Kemudian melirik lagi seorang novelis nomor satu di Indonesia, habiburrahman Elshirazy. Novel pertama yang meledak dipasaran, sebenarnya berawal dari sebuah kecelakaan yang membuat kakinya patah dan tidak dapat berbuat apa-apa. Begitu banyak cibiran tetangga yang meremehkan kemampuannya sebagai mahasiswa Kairo. Akhirnya ia temukan muara bagi segala kegelisahan hatinya, yakni menulis. Selama dirawat kurang lebih satu bulan, ia terus menulis dan menemukan jiwanya yang hanyut pada setiap kalimat indah dalam karya Ayat-Ayat Cinta (AAC). Ia juga mengaku, ikut menangis ketika menulis buku AAC, seolah-olah ia mengalaminya sendiri. Berawal dari sinilah ia mulai dikenal banyak kalangan. Menghasilkan karya-karya mega best seller dan kemudian diadopsi menjadi sebuah film layar lebar yang berhasil meraup ratusan ribu penonton. Berbagai undangan membanjiri untuk mengisi forum-forum tertentu baik dalam negeri maupun manca negara.

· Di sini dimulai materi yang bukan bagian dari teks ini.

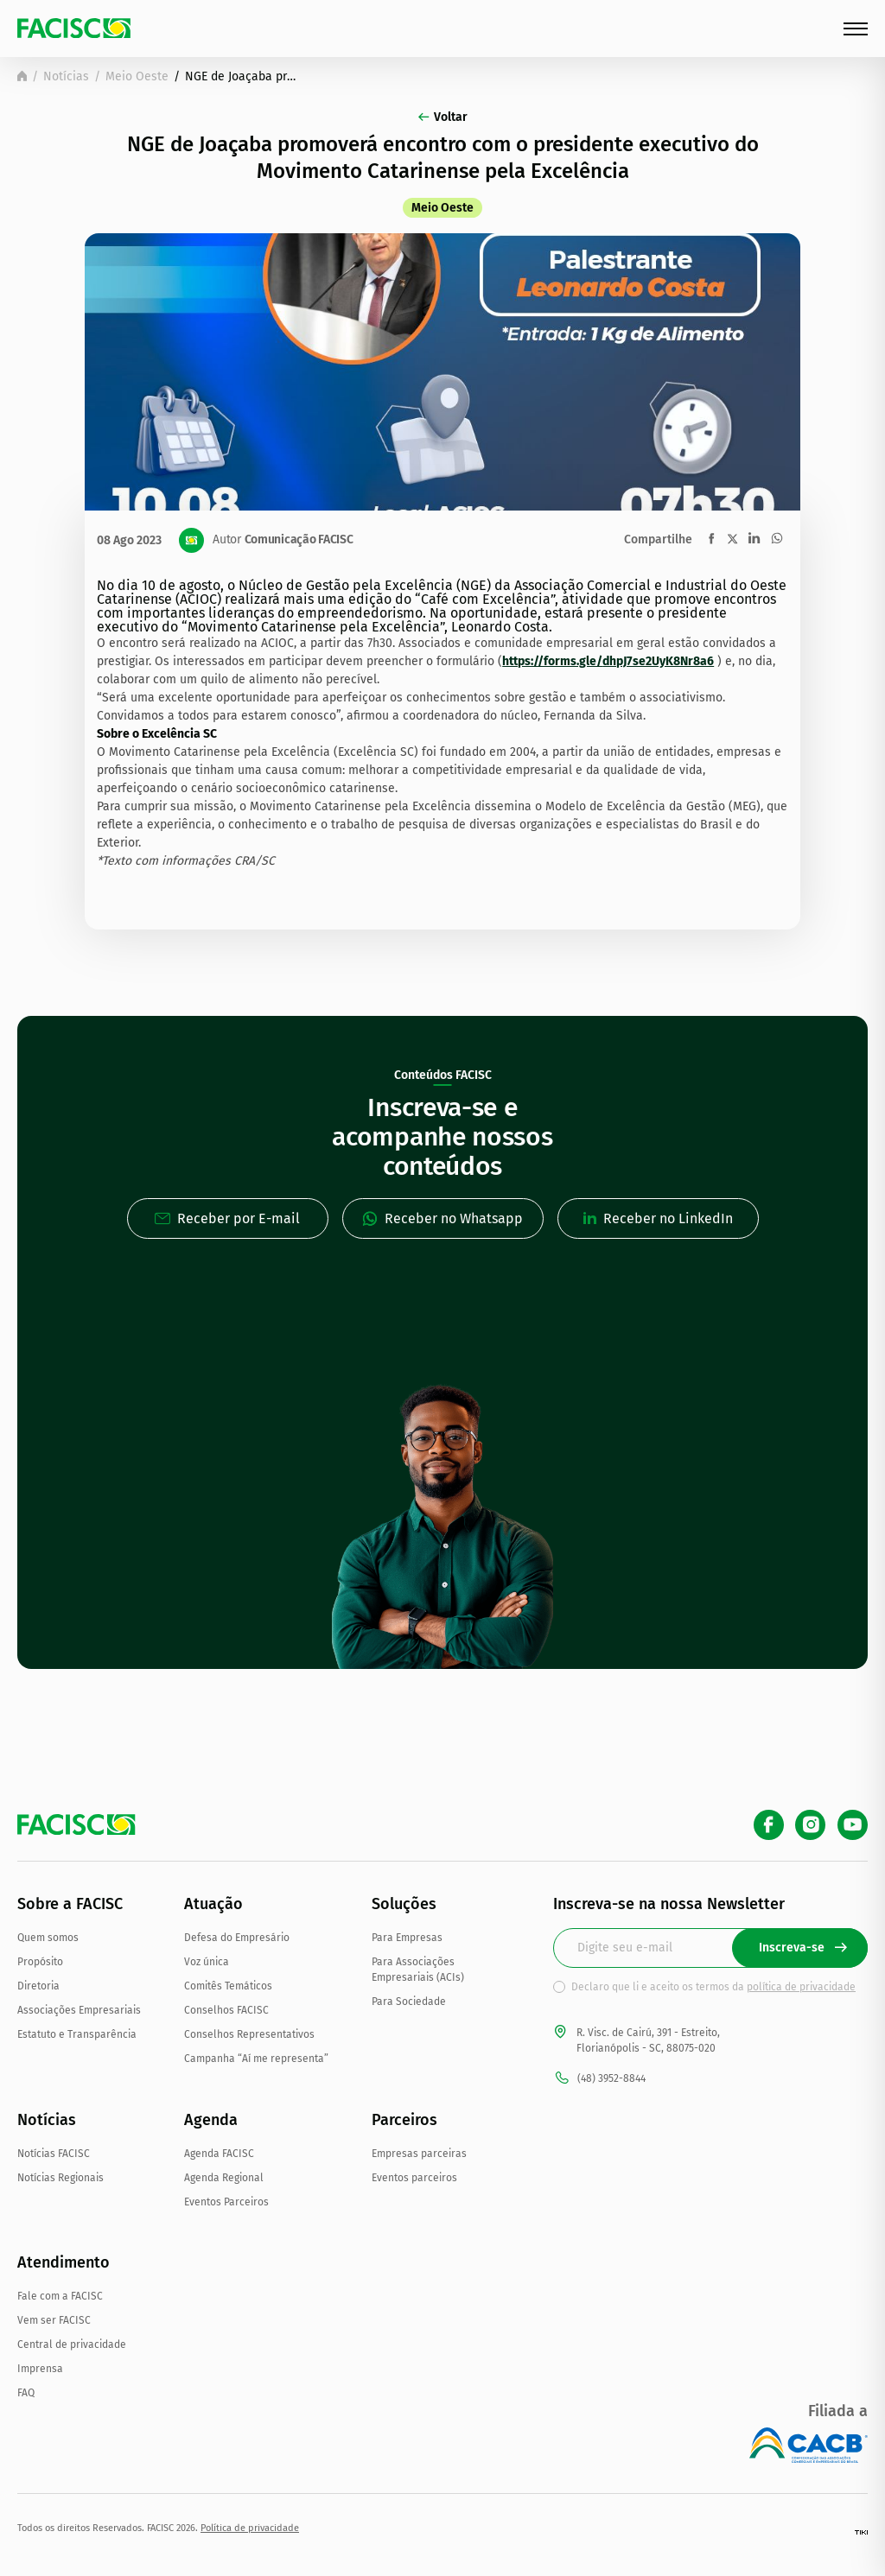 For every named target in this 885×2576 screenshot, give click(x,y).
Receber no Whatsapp (442, 1218)
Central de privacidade (71, 2344)
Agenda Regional (224, 2178)
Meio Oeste (137, 76)
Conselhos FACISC (226, 2010)
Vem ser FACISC (54, 2320)
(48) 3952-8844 (599, 2078)
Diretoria (38, 1986)
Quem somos (48, 1938)
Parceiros (404, 2119)
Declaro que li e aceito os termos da (713, 1987)
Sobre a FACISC (70, 1903)
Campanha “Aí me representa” (256, 2059)
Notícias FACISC (53, 2154)
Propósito (40, 1962)
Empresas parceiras (419, 2154)
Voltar (443, 117)
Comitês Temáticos (228, 1986)
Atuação (213, 1903)
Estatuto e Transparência (77, 2034)
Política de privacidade (250, 2528)
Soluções (404, 1903)
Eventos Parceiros (226, 2202)
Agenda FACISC (219, 2154)
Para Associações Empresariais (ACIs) (418, 1969)
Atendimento (63, 2262)
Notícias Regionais (60, 2178)
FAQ (26, 2393)
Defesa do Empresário (237, 1938)
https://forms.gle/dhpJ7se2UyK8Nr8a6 (608, 661)
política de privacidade (801, 1987)
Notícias (66, 76)
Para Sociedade (409, 2001)
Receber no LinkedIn (658, 1218)
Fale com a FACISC (60, 2296)
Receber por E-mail (227, 1218)
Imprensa (40, 2369)
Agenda (211, 2119)
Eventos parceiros (414, 2178)
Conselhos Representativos (249, 2034)
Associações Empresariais (79, 2010)
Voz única (206, 1962)
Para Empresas (407, 1938) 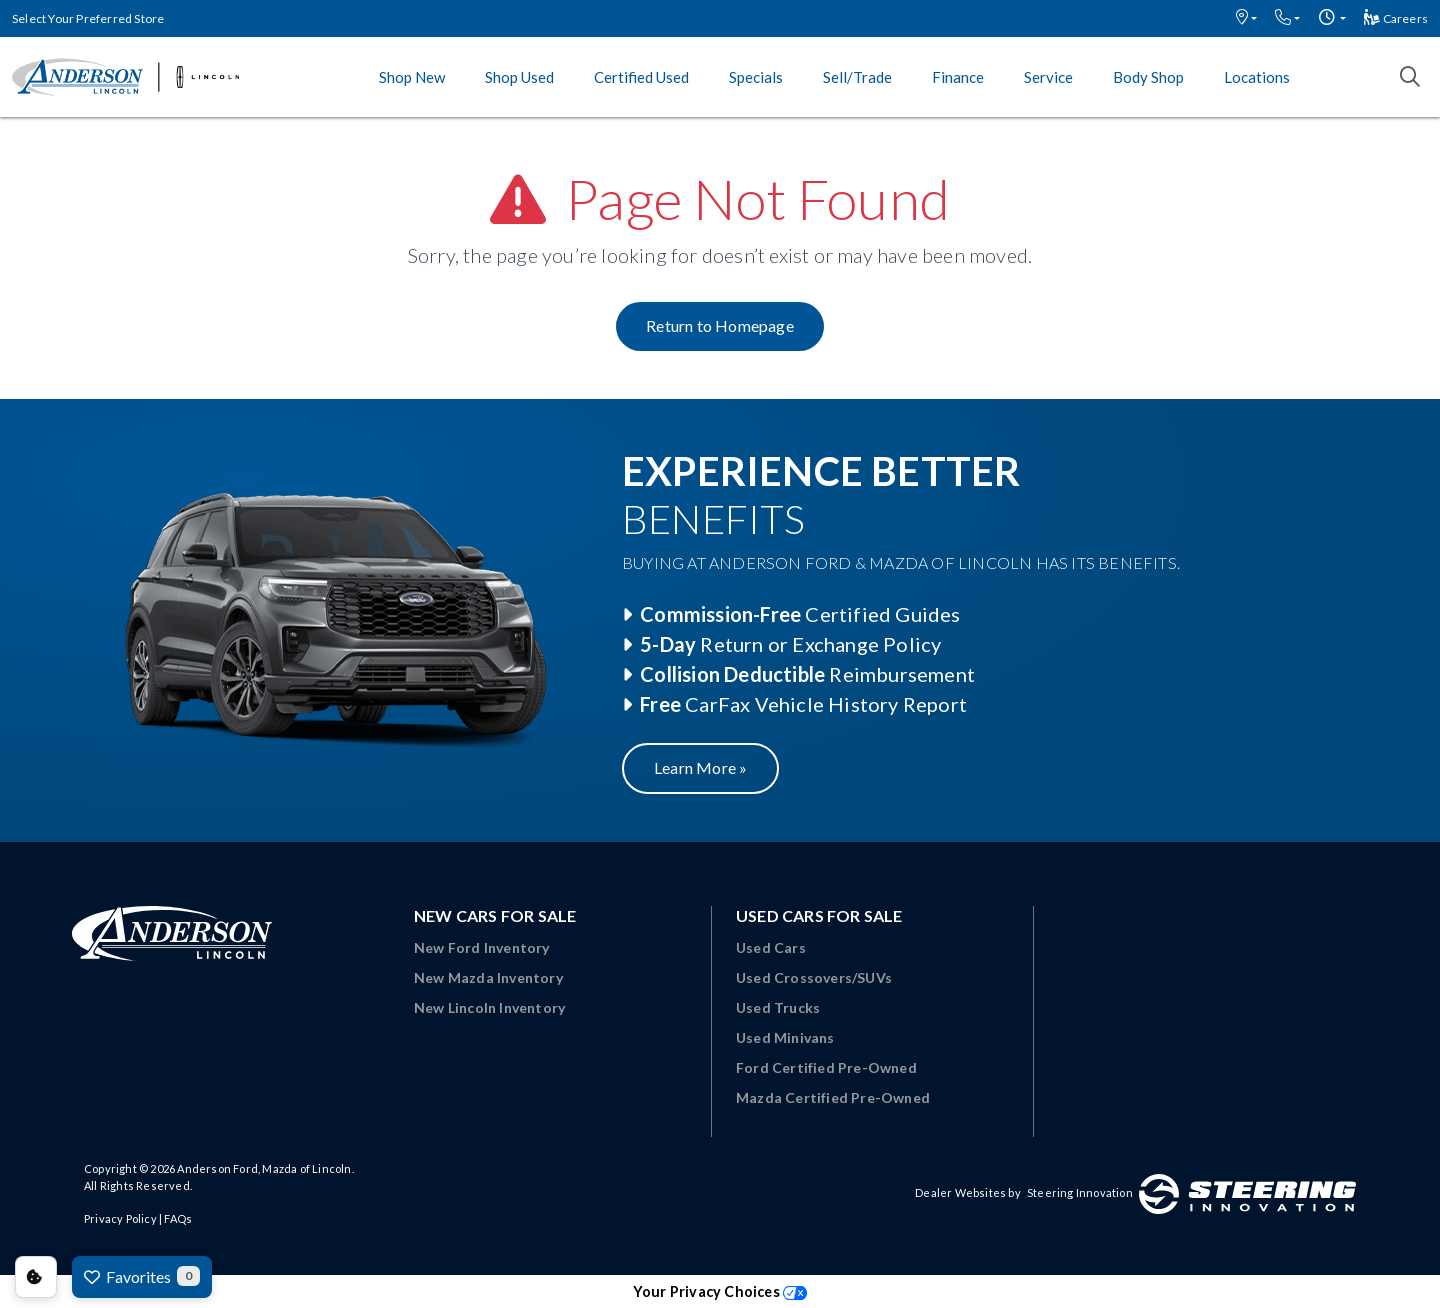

Perihal yang hampir sama pernah menimpa seorang novelis yang tersohor di negara ini. Bahkan namanya mulai membumbung ke dunia internasional. Asma Nadia, penulis yang telah menghasilkan karya lebih dari 50 buku best seller. Sebelum menjadi penulis sukses, di tengah kemiskinan dan kemalaratan hidup, Asma kecil, harus menanggung derita penyakit yang tak sedikit. Mulai dari geger otak, jantung yang bermasalah, paru-paru yang kotor, belasan gigi membusuk, hingga menyusul peyakit tumor. Beberapa bulan lalu, saat di undang sebagai bintang tamu di acara Hitam Putih, Asma mengaku sudah lima tumor terangkat dan masih tersisa tiga lagi ditubuhnya. Mengetahui kondisi memilukan ini, ibunya Asma Nadia sadar bahwa satu-satunya yang membuat Asma begitu semangat dan melawan rasa sakit ditubuhnya hanya membaca dan menulis. Maka, ibu Asma Nadia rela tidak makan siang hanya untuk membeli sebuah buku yang begitu didamba anaknya.
Menulis dan membaca justru semakin membuat tubuh berenergi. Melecutkan semangat berkaya meski tubuh digerogoti penyakit. Fisik boleh lemah, tapi mental tak boleh kalah. Itu yang dirasakan BJ. Habibie ketika ditinggalkan almarhumah istrinya. Menulis mejadi terapi untuk menyalurkan pengalaman pahit. Meregangkan syaraf-syaraf karena stress berlebih.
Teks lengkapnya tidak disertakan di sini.